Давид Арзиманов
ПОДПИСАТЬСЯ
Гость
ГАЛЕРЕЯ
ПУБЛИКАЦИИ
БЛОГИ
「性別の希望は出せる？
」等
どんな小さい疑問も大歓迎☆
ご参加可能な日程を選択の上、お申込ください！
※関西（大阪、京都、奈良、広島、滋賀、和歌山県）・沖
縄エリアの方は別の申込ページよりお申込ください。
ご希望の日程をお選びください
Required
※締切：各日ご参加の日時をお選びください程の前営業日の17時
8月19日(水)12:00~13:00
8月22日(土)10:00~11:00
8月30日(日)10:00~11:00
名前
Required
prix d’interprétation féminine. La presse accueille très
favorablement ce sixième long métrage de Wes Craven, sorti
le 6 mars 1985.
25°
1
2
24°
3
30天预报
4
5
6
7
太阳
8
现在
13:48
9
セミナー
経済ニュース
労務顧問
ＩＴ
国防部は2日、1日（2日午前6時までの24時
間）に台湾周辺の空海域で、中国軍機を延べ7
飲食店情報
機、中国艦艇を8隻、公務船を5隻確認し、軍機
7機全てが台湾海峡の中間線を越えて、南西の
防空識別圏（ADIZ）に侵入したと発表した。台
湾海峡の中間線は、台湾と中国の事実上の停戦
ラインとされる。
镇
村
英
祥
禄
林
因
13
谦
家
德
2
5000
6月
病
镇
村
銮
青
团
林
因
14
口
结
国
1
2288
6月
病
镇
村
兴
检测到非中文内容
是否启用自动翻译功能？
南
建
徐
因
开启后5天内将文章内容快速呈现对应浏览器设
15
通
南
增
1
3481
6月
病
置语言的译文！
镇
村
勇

* * *

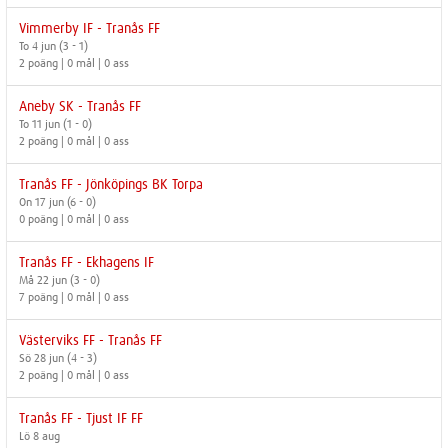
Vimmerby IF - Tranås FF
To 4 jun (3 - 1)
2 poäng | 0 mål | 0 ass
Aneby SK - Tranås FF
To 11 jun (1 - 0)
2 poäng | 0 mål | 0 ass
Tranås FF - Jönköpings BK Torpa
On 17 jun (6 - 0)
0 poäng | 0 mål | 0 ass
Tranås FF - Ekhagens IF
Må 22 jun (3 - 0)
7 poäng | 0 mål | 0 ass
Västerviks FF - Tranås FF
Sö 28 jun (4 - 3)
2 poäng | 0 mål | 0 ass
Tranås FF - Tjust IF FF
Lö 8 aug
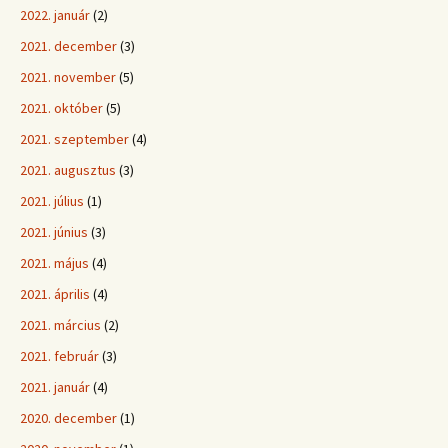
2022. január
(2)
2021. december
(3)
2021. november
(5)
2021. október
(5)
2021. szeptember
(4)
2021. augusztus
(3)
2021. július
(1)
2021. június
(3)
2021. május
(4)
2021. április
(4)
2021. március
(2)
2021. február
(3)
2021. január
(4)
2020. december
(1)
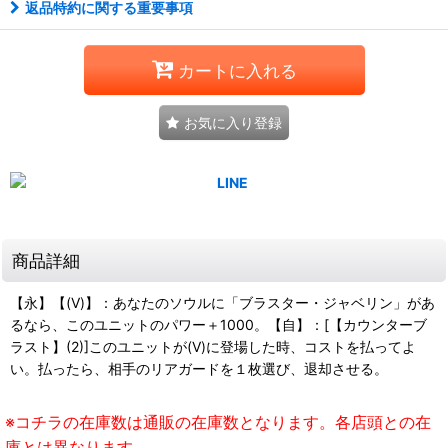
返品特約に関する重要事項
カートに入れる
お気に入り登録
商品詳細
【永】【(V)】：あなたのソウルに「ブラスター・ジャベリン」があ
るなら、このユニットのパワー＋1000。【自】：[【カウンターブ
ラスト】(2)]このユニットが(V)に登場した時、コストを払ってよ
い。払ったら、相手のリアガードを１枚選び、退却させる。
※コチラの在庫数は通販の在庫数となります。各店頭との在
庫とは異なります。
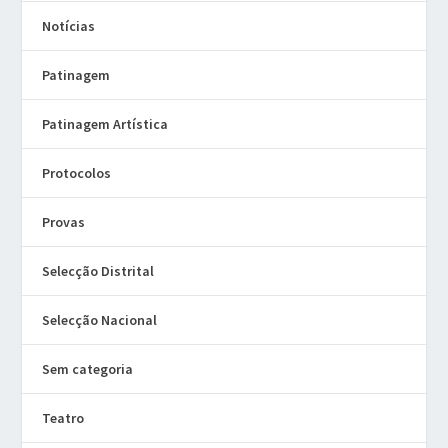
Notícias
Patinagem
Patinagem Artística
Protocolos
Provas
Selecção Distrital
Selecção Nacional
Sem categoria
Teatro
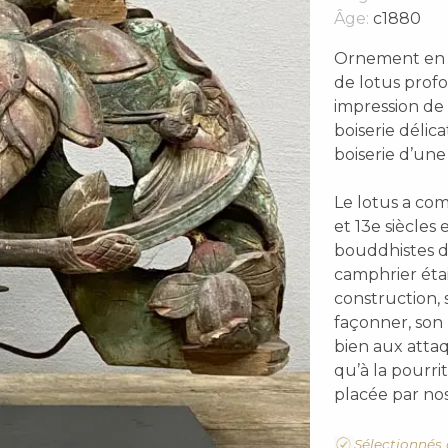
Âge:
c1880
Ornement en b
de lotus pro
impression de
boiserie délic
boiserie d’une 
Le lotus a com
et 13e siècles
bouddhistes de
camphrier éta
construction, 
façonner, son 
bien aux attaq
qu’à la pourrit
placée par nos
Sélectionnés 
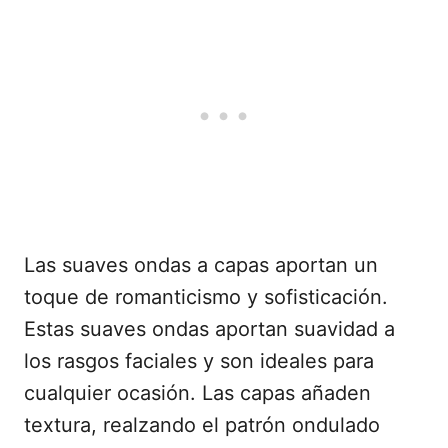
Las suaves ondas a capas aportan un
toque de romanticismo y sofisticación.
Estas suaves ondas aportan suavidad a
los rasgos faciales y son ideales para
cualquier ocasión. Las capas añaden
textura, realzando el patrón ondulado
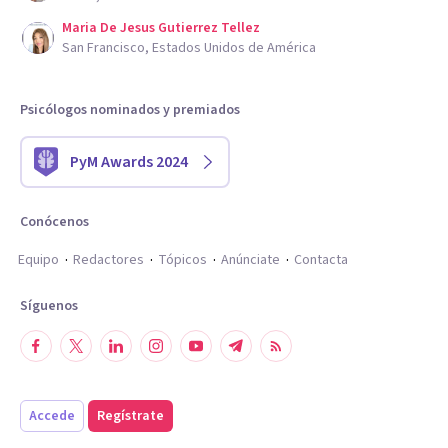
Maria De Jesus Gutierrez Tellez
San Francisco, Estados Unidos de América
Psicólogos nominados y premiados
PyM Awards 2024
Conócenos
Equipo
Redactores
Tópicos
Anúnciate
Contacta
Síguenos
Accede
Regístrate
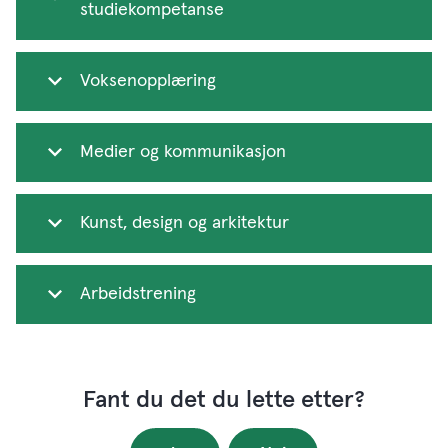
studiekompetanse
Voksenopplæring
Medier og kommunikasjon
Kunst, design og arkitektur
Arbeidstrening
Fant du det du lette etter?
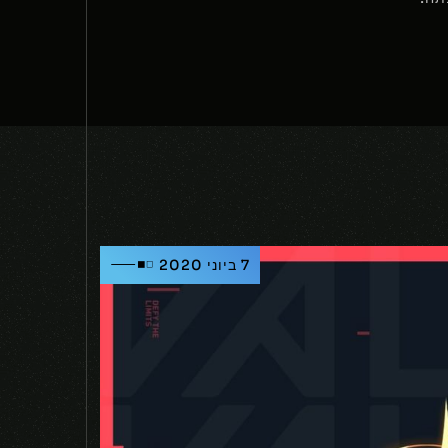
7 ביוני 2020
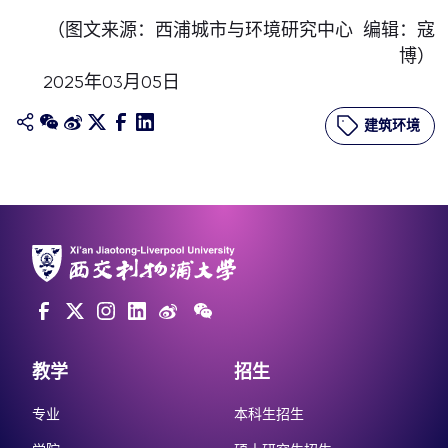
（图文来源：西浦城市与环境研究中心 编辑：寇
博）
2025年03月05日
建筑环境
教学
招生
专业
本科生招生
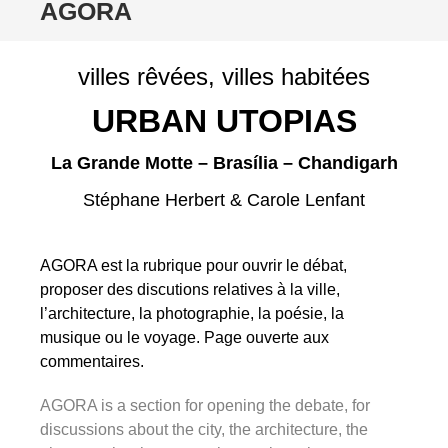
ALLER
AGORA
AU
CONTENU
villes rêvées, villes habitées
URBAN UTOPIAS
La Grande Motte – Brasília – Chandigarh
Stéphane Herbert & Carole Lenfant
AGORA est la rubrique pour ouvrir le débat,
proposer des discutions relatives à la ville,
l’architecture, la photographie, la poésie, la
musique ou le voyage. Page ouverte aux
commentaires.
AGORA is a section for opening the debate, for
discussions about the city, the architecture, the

Action item: Working from the entries above, return all lines that contain "AGORA".

Written response:
AGORA
AGORA est la rubrique pour ouvrir le débat,
AGORA is a section for opening the debate, for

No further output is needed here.